U.S. Customs agents began collecting a new 10% tariff on imports from numerous countries starting Saturday, marking a dramatic shift in American trade policy under President Donald Trump. These baseline tariffs took effect at ports, airports, and customs warehouses at 12:01 a.m. ET, representing a full departure from the post-World War II model of mutually negotiated trade agreements.
Higher “reciprocal” tariffs—ranging from 11% to 50%—will take effect on Wednesday, targeting goods from 57 major trading partners. European Union products will face a 20% levy, while Chinese goods will be hit with a 34% duty, increasing total tariffs on Chinese imports to 54%.
“This is the biggest trade action of our lifetime,” said Kelly Ann Shaw, a trade lawyer at Hogan Lovells and a former White House adviser. Speaking at an event at the Brookings Institution, Shaw said tariffs are likely to change as countries seek to negotiate reductions, but she described the policy as a “seismic shift” in global trade dynamics.
Trump’s announcement on Wednesday triggered significant market turbulence. By Friday’s close, S&P 500 companies had lost $5 trillion in market value—a record two-day decline. Commodity and oil prices tumbled, and investors flocked to the safety of government bonds.
Countries affected by the initial 10% tariffs include Australia, Britain, Colombia, Argentina, Egypt, and Saudi Arabia. Although one Customs and Border Protection bulletin initially stated there would be no grace period for shipments in transit, a separate bulletin clarified that cargo loaded before 12:01 a.m. ET Saturday would be exempt if it arrives by May 27.
Vietnam, which previously benefited from U.S. supply chains shifting away from China, will face a 46% tariff. On Friday, the country agreed to begin trade talks with the Trump administration.
Canada and Mexico are exempt from these new tariffs, as they remain subject to a separate 25% duty tied to compliance with U.S.-Mexico-Canada Agreement rules and fentanyl-related trade concerns.
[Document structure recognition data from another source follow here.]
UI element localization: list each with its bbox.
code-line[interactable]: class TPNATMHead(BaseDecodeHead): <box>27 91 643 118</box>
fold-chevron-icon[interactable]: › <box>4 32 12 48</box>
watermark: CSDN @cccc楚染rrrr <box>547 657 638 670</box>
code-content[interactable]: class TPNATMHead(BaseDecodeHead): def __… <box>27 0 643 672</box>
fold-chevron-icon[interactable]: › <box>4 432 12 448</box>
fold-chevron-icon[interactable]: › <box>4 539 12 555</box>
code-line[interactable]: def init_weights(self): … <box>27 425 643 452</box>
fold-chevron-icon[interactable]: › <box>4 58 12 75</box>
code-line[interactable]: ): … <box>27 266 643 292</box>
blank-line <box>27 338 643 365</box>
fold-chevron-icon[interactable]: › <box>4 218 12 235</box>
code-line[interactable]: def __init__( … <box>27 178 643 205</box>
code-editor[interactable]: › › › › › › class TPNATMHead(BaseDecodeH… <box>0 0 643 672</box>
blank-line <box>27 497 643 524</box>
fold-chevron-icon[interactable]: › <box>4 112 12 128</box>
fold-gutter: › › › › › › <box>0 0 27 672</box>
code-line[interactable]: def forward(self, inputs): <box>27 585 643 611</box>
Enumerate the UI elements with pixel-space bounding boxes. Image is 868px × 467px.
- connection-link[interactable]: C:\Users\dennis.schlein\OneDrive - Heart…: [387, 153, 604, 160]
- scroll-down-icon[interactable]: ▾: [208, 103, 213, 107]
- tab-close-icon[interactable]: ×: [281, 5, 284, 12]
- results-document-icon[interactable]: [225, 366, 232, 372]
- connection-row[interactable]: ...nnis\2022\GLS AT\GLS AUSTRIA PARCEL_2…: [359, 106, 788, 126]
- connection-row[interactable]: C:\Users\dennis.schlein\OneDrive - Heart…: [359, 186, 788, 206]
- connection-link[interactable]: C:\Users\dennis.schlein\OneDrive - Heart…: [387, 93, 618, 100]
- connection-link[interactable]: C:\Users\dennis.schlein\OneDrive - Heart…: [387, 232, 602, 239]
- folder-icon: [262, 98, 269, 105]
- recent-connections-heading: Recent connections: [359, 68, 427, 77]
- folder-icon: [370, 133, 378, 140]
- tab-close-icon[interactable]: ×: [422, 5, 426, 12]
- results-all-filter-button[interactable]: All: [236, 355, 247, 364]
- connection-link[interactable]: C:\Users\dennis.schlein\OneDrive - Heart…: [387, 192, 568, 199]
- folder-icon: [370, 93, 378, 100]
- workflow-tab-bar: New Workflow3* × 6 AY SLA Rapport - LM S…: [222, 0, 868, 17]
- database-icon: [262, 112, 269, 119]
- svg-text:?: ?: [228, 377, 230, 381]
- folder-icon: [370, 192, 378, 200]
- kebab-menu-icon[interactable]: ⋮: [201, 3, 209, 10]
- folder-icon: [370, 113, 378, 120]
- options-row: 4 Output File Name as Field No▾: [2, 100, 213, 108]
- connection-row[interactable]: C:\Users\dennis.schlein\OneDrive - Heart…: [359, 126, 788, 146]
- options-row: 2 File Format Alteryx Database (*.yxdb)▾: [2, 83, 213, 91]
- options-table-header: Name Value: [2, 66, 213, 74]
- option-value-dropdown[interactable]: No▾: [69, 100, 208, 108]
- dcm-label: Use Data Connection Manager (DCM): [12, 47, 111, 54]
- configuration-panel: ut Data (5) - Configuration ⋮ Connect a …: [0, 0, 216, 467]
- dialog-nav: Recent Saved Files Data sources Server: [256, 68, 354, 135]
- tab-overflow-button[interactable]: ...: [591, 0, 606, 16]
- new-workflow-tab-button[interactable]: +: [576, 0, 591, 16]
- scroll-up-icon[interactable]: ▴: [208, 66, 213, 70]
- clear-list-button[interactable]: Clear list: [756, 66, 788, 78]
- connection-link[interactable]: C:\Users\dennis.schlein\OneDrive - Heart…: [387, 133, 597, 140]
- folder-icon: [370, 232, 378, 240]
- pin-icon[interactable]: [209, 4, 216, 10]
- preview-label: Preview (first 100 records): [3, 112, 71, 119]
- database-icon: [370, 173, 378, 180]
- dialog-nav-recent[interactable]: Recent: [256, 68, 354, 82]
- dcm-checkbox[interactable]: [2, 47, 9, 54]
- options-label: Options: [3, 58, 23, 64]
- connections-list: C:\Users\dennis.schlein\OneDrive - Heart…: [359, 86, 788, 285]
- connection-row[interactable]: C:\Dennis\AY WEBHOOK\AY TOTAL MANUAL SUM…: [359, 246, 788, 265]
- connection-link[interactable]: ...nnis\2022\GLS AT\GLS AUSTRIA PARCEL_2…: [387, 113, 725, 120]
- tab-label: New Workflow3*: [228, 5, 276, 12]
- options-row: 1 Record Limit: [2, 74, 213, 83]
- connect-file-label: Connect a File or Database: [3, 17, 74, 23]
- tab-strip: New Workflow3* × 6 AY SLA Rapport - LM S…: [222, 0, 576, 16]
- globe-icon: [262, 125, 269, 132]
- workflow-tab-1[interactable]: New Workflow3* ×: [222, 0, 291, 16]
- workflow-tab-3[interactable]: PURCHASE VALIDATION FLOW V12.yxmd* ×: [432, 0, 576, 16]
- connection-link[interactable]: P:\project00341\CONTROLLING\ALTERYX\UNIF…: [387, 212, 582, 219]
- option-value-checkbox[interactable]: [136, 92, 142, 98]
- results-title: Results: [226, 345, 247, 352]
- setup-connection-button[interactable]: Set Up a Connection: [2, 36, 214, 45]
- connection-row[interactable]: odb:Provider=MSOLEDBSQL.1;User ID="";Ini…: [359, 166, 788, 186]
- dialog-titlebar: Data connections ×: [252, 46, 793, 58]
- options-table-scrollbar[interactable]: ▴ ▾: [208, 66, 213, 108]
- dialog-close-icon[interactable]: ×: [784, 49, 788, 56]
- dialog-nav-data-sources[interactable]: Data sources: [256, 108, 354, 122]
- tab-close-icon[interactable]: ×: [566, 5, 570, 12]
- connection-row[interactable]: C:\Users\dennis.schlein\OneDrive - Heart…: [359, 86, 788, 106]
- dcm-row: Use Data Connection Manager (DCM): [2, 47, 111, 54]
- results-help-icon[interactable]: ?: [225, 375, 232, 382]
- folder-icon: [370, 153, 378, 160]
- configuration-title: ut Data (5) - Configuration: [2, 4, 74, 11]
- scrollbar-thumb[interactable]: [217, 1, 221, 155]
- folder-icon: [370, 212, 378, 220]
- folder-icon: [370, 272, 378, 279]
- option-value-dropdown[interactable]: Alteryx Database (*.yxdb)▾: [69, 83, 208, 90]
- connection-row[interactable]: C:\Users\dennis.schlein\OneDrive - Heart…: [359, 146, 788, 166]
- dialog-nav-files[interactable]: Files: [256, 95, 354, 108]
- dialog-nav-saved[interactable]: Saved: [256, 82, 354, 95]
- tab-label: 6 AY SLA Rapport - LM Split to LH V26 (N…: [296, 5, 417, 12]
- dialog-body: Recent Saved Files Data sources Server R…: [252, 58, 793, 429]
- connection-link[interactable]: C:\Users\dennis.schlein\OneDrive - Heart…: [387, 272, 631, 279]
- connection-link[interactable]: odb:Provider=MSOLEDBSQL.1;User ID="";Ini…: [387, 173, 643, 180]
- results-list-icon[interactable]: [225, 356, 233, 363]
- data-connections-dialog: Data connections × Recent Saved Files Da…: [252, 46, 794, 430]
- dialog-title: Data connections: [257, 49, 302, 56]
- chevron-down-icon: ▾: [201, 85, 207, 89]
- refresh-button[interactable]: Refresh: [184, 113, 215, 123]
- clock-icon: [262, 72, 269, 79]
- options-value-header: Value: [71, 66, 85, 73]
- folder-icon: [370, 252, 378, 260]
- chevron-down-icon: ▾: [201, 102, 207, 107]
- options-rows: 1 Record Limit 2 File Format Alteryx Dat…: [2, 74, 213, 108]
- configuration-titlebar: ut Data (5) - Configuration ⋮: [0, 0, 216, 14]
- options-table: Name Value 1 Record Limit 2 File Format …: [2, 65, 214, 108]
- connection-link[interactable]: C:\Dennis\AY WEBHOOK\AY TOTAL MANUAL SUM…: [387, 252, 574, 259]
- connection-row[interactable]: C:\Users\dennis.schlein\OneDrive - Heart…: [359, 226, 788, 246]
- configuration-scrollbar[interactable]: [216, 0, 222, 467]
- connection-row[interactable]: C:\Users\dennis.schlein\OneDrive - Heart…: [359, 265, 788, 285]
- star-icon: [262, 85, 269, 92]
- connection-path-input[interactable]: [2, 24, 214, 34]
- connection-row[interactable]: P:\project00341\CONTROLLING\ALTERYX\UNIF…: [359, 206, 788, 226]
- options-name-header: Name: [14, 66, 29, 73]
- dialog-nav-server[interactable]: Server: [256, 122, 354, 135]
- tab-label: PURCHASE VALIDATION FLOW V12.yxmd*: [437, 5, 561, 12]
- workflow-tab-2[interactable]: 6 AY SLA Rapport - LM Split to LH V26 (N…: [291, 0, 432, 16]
Products already covered under existing national security tariffs—including steel, aluminum, automobiles, and parts—are excluded from the new levies. Additionally, the administration released a list of over 1,000 exempt product categories, covering approximately $645 billion in 2024 imports. These include crude oil, petroleum, energy products, pharmaceuticals, uranium, titanium, lumber, semiconductors, and copper. Aside from energy, many of these sectors are under review for potential future national security tariffs.